Scientists at the Jawaharlal Nehru Tropical Botanic Garden and Research Institute (JNTBGRI) at Palode near here are racing against time to save a rare type of wild black pepper from being wiped out of existence.

The institute has taken up vegetative propagation of the wild variety that is threatened by unsustainable extraction from its natural habitat in the remote forests of the south Western Ghats. Characterised by a lemon-scented leaf, the genetic variant named Piper nigrum L. ‘PMM’ has been found to possess unique properties that impart a high commercial potential.

Tests carried out at the institute have revealed that the fruits of the species possess a significantly higher yield of essential oils and contain a larger percentage of piperine (the constituent that imparts the pungent taste). The scientists are trying to cross- pollinate the wild species with cultivated varieties for genetic improvement of the spice crop.

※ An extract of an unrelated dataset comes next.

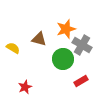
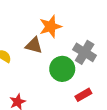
orange star: (66, 29) -> (50, 27), moved

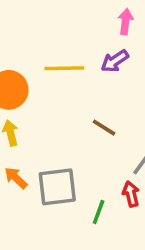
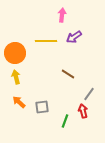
pink arrow: (126, 22) -> (62, 15), moved
gray square: (57, 187) -> (42, 107), size x0.6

The second generation of the vines collected from the wild and planted at the institute have also been found to possess the same properties. Chemical analysis tests revealed that the unique lemon scent of the leaves is due to the presence of aroma chemicals such as citral derivatives and bicyclogermacrene while the high pungency of the fruits is attributed to the elevated level of piperine.

“The south Western Ghats, one of the biodiversity hotspots in the world, is the centre of origin and diversity of pepper. However, reckless harvesting from the wild has led to heavy gene erosion. There have been reports of tribes pulling out the vines by their roots for sale to middlemen”, says K.B.Rameshkumar, scientist, Department of Phytochemistry, JNTBGRI.

It was in 2008 that a team of scientists from the institute stumbled upon the wild variety of pepper in the Western Ghats during a plant exploration mission. Stem cuttings were taken back to the experimental garden at the JNTBGRI for planting and propagation.

Considering its coexistence with other types of pepper in the wild, the scientists have come to the conclusion that the unique properties of Piper nigrum L. ‘PMM’ are genetically determined and not just due to the influence of the environment. They feel that the genetic variation could have accumulated as a result of inter-crossing, segregation and random mutations over a period of time.

Tests carried out at the institute revealed that the fruits from the wild variety yielded 9 per cent oil compared to 2.8 per cent for P. nigrum ‘Ampirian,’ the commonly cultivated type. The piperine content in the fruits of PMM was as high as 9.9 per cent while it was only 4.8 per cent in the cultivar.

“The international market for black pepper is quality-oriented. This is where genetic variants with characteristic attributes assume significance in plant improvement”, says P.J. Mathew, Head, Division of Plant Genetic Resources. “Inventorisation, and mapping the geographic origin of wild varieties are to be carried out urgently to ensure conservation and sustainable utilisation of the resource”.